Siak adalah kabupaten yang bisa dicapai dengan feri atau speedboat dari Pekanbaru, Bengkalis, Batam, dan Tanjung Pinang. Untuk keperluan buku ini, Yayasan Lontar mengirim ahli tata kota Marco Kusumawijaya dan fotografer Desiree Harahap.

Keduanya berduet dengan kompak. Marco memaparkan kekhasan rumah-rumah yang dipengaruhi unsur Cina, Melayu, dan Arab, selain menjelaskan unsur tata kotanya. Jepretan Desiree menghadirkan suasana pasar, pecinan, kelenteng, serta detail-detail seperti keantikan pintu dan jendela bangunan-bangunan itu. Kamera Desiree ”menge-zoom” lambang-lambang kerajaan, dekorasi, ornamen, pilar kayu, tangga melingkar, plakat-plakat emas, dan aneka ruang yang memiliki fungsi berbeda-beda. Di tangan Marco dan Desiree, kekhasan eksterior dan interior Istana Siak dan Masjid Shahabudin, yang terletak tak jauh dari Istana Siak, terasa mencorong.

Istana yang kini menjadi pusat rekreasi masyarakat Siak itu memang masih kukuh, anggun, dan asri. Terletak di Jalan Sultan Syarif Khasyim, istana itu pernah dipugar pada 1973, 1983, 2003, dan 2006. Bangunan utama langsung terlihat ketika kita masuk istana tersebut. Pengaruh Timur Tengah tampak dari banyaknya lengkungan (arch) pada kusen dan arcade pintu masuk utama. Kompleks Istana Siak ini juga dipenuhi taman. Di sana terserak sembilan meriam tembak yang dipasang menghadap ke sungai.

Taman istana merupakan bagian yang menyatu dengan istana itu sejak awal. Taman ini menjadi khas karena mempunyai elemen-elemen yang melingkar. Dulu di sini banyak tumbuh bunga melur. Oleh Sultan, di tempat ini dulu kerap diselenggarakan pesta kebun. Para tamu biasanya dihibur dengan tarian zapin. Istana Siak memang dikenal sebagai salah satu tempat berkembangnya zapin gaya istana.
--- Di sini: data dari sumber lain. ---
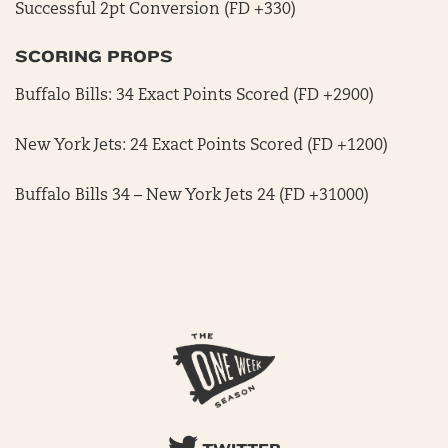
Successful 2pt Conversion (FD +330)
SCORING PROPS
Buffalo Bills: 34 Exact Points Scored (FD +2900)
New York Jets: 24 Exact Points Scored (FD +1200)
Buffalo Bills 34 – New York Jets 24 (FD +31000)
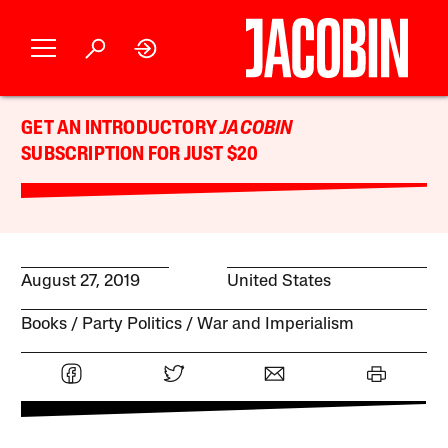
GET AN INTRODUCTORY
JACOBIN
SUBSCRIPTION FOR JUST $20
August 27, 2019
United States
Books
Party Politics
War and Imperialism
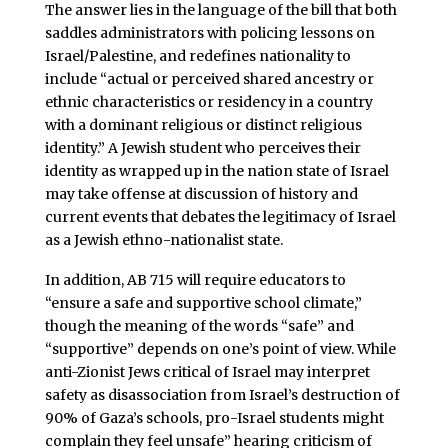
The answer lies in the language of the bill that both
saddles administrators with policing lessons on
Israel/Palestine, and redefines nationality to
include “actual or perceived shared ancestry or
ethnic characteristics or residency in a country
with a dominant religious or distinct religious
identity.” A Jewish student who perceives their
identity as wrapped up in the nation state of Israel
may take offense at discussion of history and
current events that debates the legitimacy of Israel
as a Jewish ethno-nationalist state.
In addition, AB 715 will require educators to
“ensure a safe and supportive school climate,”
though the meaning of the words “safe” and
“supportive” depends on one’s point of view. While
anti-Zionist Jews critical of Israel may interpret
safety as disassociation from Israel’s destruction of
90% of Gaza’s schools, pro-Israel students might
complain they feel unsafe” hearing criticism of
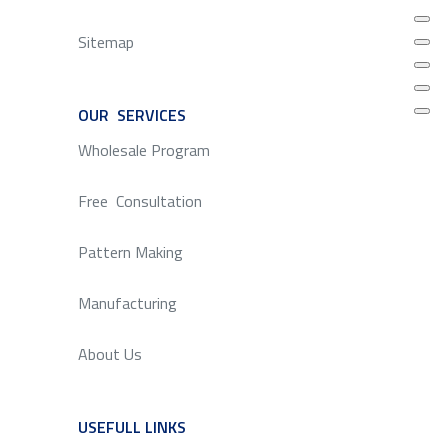
Sitemap
OUR SERVICES
SERVICE
Wholesale Program
Free Consultation
Pattern Making
Manufacturing
About Us
USEFULL LINKS
SERVICE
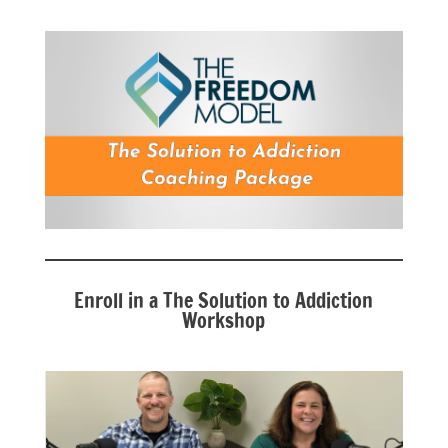
Enroll in a The Solution to Addiction
Workshop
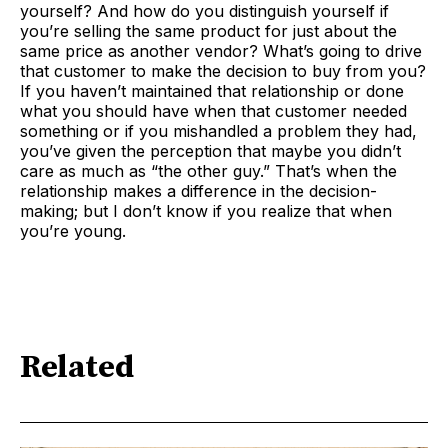
yourself? And how do you distinguish yourself if
you’re selling the same product for just about the
same price as another vendor? What’s going to drive
that customer to make the decision to buy from you?
If you haven’t maintained that relationship or done
what you should have when that customer needed
something or if you mishandled a problem they had,
you’ve given the perception that maybe you didn’t
care as much as “the other guy.” That’s when the
relationship makes a difference in the decision-
making; but I don’t know if you realize that when
you’re young.
Related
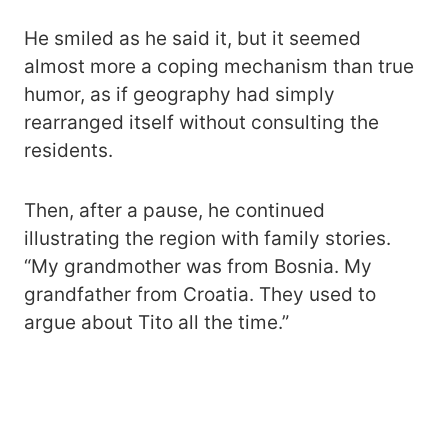
He smiled as he said it, but it seemed
almost more a coping mechanism than true
humor, as if geography had simply
rearranged itself without consulting the
residents.
Then, after a pause, he continued
illustrating the region with family stories.
“My grandmother was from Bosnia. My
grandfather from Croatia. They used to
argue about Tito all the time.”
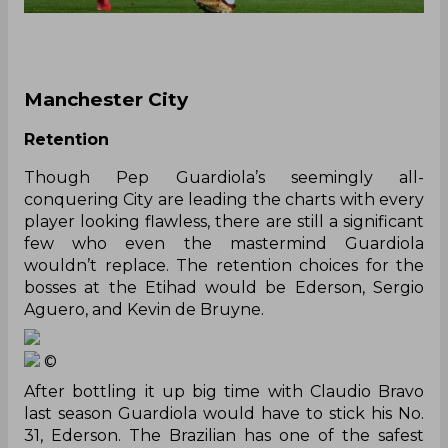
Manchester City
Retention
Though Pep Guardiola’s seemingly all-
conquering City are leading the charts with every
player looking flawless, there are still a significant
few who even the mastermind Guardiola
wouldn’t replace. The retention choices for the
bosses at the Etihad would be Ederson, Sergio
Aguero, and Kevin de Bruyne.
©
After bottling it up big time with Claudio Bravo
last season Guardiola would have to stick his No.
31, Ederson. The Brazilian has one of the safest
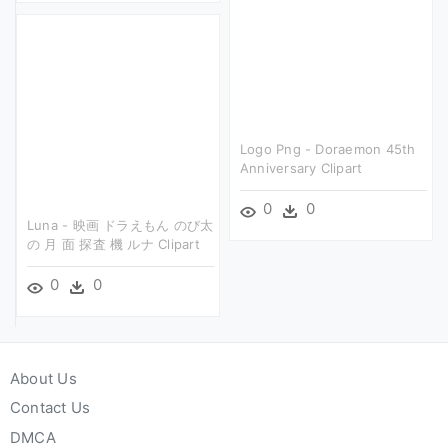
Logo Png - Doraemon 45th
Anniversary Clipart
0
0
Luna - 映画 ドラえもん のび太
の 月 面 探査 機 ルナ Clipart
0
0
About Us
Contact Us
DMCA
Masuk ke bangunan utama, nuansa sejuk terasa, kendati bangunan itu tidak dilengkapi alat pendingin udara. Marmer putih abu-abu yang mengkilap membuat ruangan bersekat-sekat itu terasa luas. Di sejumlah tempat tampak dipajang foto-foto lama yang merekam aktivitas Sultan Siak dan permaisurinya.

Di sudut dinding teronggok sebuah brankas setinggi dua meter dengan lebar sekitar 85 sentimeter. Menurut hikayat, brankas itu belum pernah dibuka. Konon, semenjak Sultan wafat, tidak ada yang mampu membukanya. Entah apa isi brankas itu. Disebut-sebut, kunci brankas dibuang Sultan ke Sungai Siak. Tapi soal brankas yang unik itu tidak diulas dalam buku ini.
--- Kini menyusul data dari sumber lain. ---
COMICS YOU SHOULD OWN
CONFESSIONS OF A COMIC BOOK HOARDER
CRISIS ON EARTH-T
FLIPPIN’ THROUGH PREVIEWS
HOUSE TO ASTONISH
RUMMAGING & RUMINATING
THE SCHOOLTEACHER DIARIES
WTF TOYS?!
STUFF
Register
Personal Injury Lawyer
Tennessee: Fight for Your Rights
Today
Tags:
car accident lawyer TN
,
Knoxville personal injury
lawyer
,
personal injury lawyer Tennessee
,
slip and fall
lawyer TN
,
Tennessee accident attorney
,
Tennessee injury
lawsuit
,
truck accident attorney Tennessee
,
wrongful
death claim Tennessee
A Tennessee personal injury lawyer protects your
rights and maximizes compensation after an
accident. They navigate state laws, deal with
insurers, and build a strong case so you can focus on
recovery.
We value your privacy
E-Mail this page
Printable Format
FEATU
Yang juga menarik dari buku ini adalah ditampilkannya banyak foto lama milik keluarga turunan Sultan Siak. Misalnya ada foto langka rombongan delegasi Sultan dari Indonesia yang berkunjung ke Belanda pada September 1898. Selain Sultan Siak, di foto itu terlihat Pangeran Ario Mataram, Pangeran Hasanuddin Mangkunegoro, dan Pangeran Amidin Sosronegoro. Tidak dijelaskan bagaimana pangeran-pangeran dari Jawa dan Sumatera itu bisa bersama-sama ke Eropa, meski Eropa sebetulnya bukan hal yang asing bagi kerabat Istana Siak. Pada 1890, misalnya, Sultan Hasyim berkunjung ke Eropa dan ia sempat membeli gramofon buatan Jerman disertai piringan hitam Beethoven, Mozart, dan Schubert.
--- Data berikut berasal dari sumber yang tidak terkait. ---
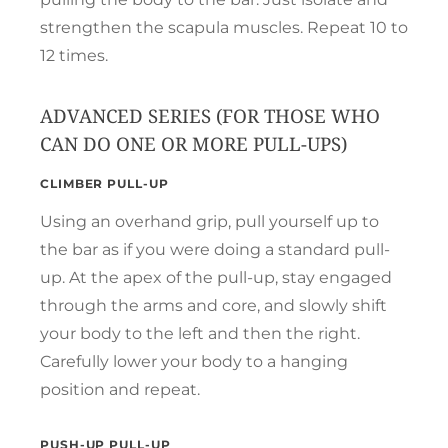
strengthen the scapula muscles. Repeat 10 to
12 times.
ADVANCED SERIES (FOR THOSE WHO
CAN DO ONE OR MORE PULL-UPS)
CLIMBER PULL-UP
Using an overhand grip, pull yourself up to
the bar as if you were doing a standard pull-
up. At the apex of the pull-up, stay engaged
through the arms and core, and slowly shift
your body to the left and then the right.
Carefully lower your body to a hanging
position and repeat.
PUSH-UP PULL-UP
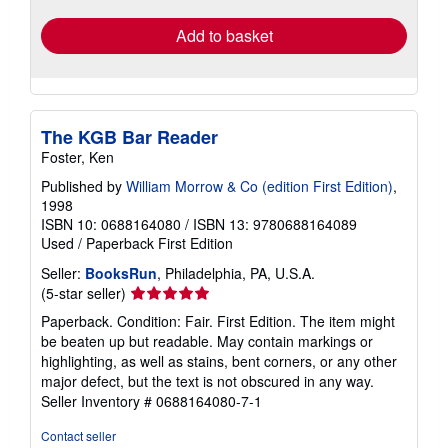
Add to basket
The KGB Bar Reader
Foster, Ken
Published by
William Morrow & Co (edition First Edition)
,
1998
ISBN 10: 0688164080
/
ISBN 13: 9780688164089
Used
/
Paperback
First Edition
Seller:
BooksRun
, Philadelphia, PA, U.S.A.
Seller
(5-star seller)
rating
Paperback. Condition: Fair. First Edition. The item might
5
be beaten up but readable. May contain markings or
out
highlighting, as well as stains, bent corners, or any other
of
major defect, but the text is not obscured in any way.
5
Seller Inventory # 0688164080-7-1
stars
Contact seller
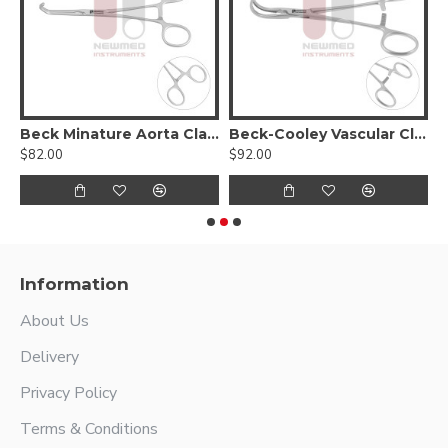
Beck Minature Aorta Clamp
Beck-Cooley Vascular Clamp
$82.00
$92.00
$
Information
About Us
Delivery
Privacy Policy
Terms & Conditions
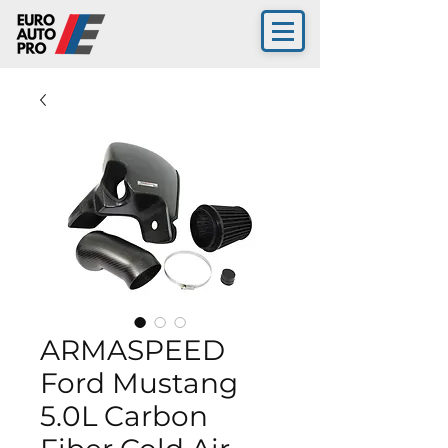
ARMASPEED
Ford Mustang
5.0L Carbon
Bagian penting lain dari buku ini adalah pembahasan tentang Hikayat Siak. Bagian ini ditulis oleh penyair Sapardi Djoko Damono. Disebutkan, misalnya, pendiri dinasti Siak yang mendapat julukan Raja Kecil (1723-1726) ternyata masih keturunan Sultan Johor. Bagian buku yang menceritakan khazanah literatur Siak juga dilengkapi dengan bagian kecil tentang riwayat Suman Hs., penulis novel Kasih Tak Terlerai. Suman adalah orang Batak yang lahir di Bengkalis pada 1904. Ia menjadi guru di HIS, sekolah Belanda, di Siak pada 1923-1930. Ia disebut-sebut sebagai sastrawan yang mampu menangkap kehidupan masyarakat kecil Siak sehari-hari.

Bagian akhir buku ini berbicara tentang masa depan Siak. Fotografer Desiree membidik kesibukan kapal-kapal yang berlabuh, pipa minyak yang melintas, perkebunan nanas, dan jalan-jalan baru. Ia lalu memotret wajah-wajah anak yang cerah di taman kanak-kanak, sekolah dasar, dan pesantren. Anak-anak berpeci dan berjilbab itu tampak riang. Desiree juga mengabadikan panorama Sungai Siak tatkala senja. Sungai yang paling dalam di Indonesia itu—kedalamannya 29-35 meter—terlihat dibuai langit merah yang luas dan sepi. Siak adalah kota kecil yang mulai menggeliat ekonominya.

Meski proses pembuatannya banyak dibantu pemerintah setempat, buku ini tidak menjadi kecap promosi—walau, dengan deskripsi yang ringkas, padat, dan informatif, bisa membujuk mereka yang belum pernah ke Siak untuk sekali waktu singgah. Mengunjungi sebuah kota yang berdiri di tepi sungai, mengunjungi sebuah istana, tempat dulu zapin senantiasa digelar….

Seno Joko Suyono (Jakarta), Jupernalis Samosir (Siak)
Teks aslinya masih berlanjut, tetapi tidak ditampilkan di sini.